90) Chuck Norris once ate three 72 oz. steaks in one hour. He spent the first 45 minutes having sex with his waitress.

91) Chuck Norris went to a fortune teller once. She predicted pain.

92) Chuck Norris can roundhouse kick the bedroom light off and get under the covers before the room turns dark.

93) Chuck Noris puts the "laughter" in "manslaughter".

94) Chuck Norris can roundhouse kick with his left leg and his right leg. At the same time.

95) If you come home to find Chuck Norris doing your wife, it's probably best to go fetch a glass of water and stand there in case Chuck gets thirsty. There ain't no future in any other course of action.

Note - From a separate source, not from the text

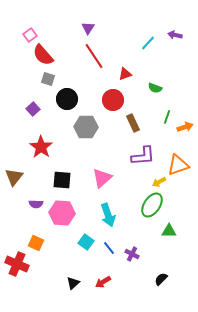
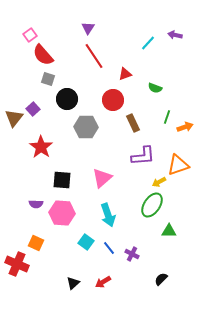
brown triangle: moved 59 px up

96) Chuck Norris once roundhouse kicked Bruce Lee, breaking him in half. The result was Jet Li and Jackie Chan.

97) A Handicap parking sign does not signify that this spot is for handicapped people. It is actually in fact a warning, that the spot belongs to Chuck Norris and that you will be handicapped if you park there.

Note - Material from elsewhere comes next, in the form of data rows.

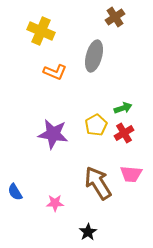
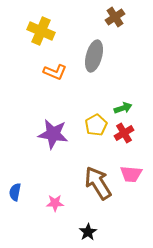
blue semicircle: rotated 42 degrees clockwise
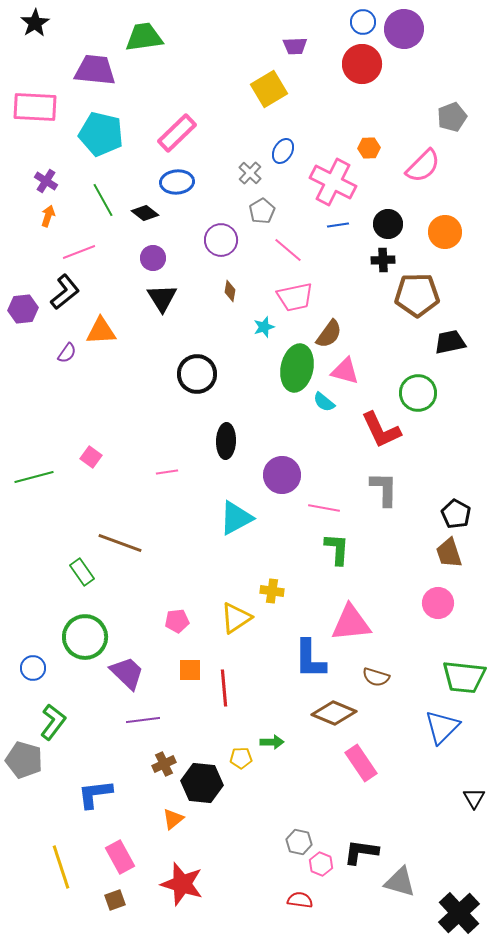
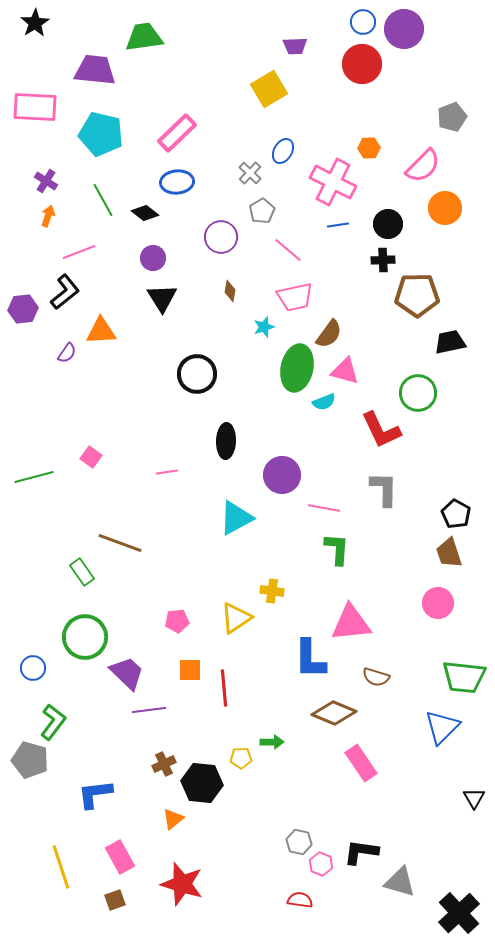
orange circle at (445, 232): moved 24 px up
purple circle at (221, 240): moved 3 px up
cyan semicircle at (324, 402): rotated 60 degrees counterclockwise
purple line at (143, 720): moved 6 px right, 10 px up
gray pentagon at (24, 760): moved 6 px right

98) Life is like a box of chocolates. You never know when Chuck Norris is going to kill you.

99) Chuck Norris went as Chuck Norris for Halloween. He got twice as much candy as anybody.

100) Not only does Chuck Norris talk in the third-person, he sees in the third-person.
Taka
Starp citu - nesen Čaks Noriss esot uzzinājis par šī saita eksistenci un viņa dievišķo dabu. Esot gardi un ilgi smējies biggrin.gif
Niks
/me pārbaudīja 25. punktu, bet joprojām ir tepat, tātad Haruhi ir varenāka par Čaku.
QUOTE(Proof that Haruhi is God (no Uncyclopedia))
Recently, a heated debate has surfaced on the vile, smelly, otaku-ridden internet anime forums about whether or not Haruhi is in fact the One and Only True God that deserves our religious fervor and worship. As such, much evidence has been brought up by pseudo-theologists in favor of Haruhi being an incarnation of God and not simply a masquerade. The following debate points highlight the main arguments of the victor:
  • She is the final boss of Xenogears.
  • Anime exists. Therefore, the SOS Brigade exists. Therefore, Haruhi exists.
  • Various unnamed, trustworthy sources have cited Haruhi's abilities akin to, if not already a "God".
  • God exists.
  • Therefore, Haruhi is God.
This logic is infallible and irreversible. Those who dare undermine the teachings of Haruhiism shall be cast into the depths of Haruhi's Eternal Pit of Melancholy and Sadness.

ALWAYS REMEMBER, CITIZEN! TO DIE FOR THE SOS BRIGADE IS TO LIVE FOREVER!
gone away
Personīgi es pats neskaitos īsti ateists, taču neticu Kristietībai un Bībelei. Augstākiem spēkiem es ticu gan, bet vairāk to uztveru kā lielo kārtību, kosmisko enerģiju. Nepiederu ne pie kādas reliģijas.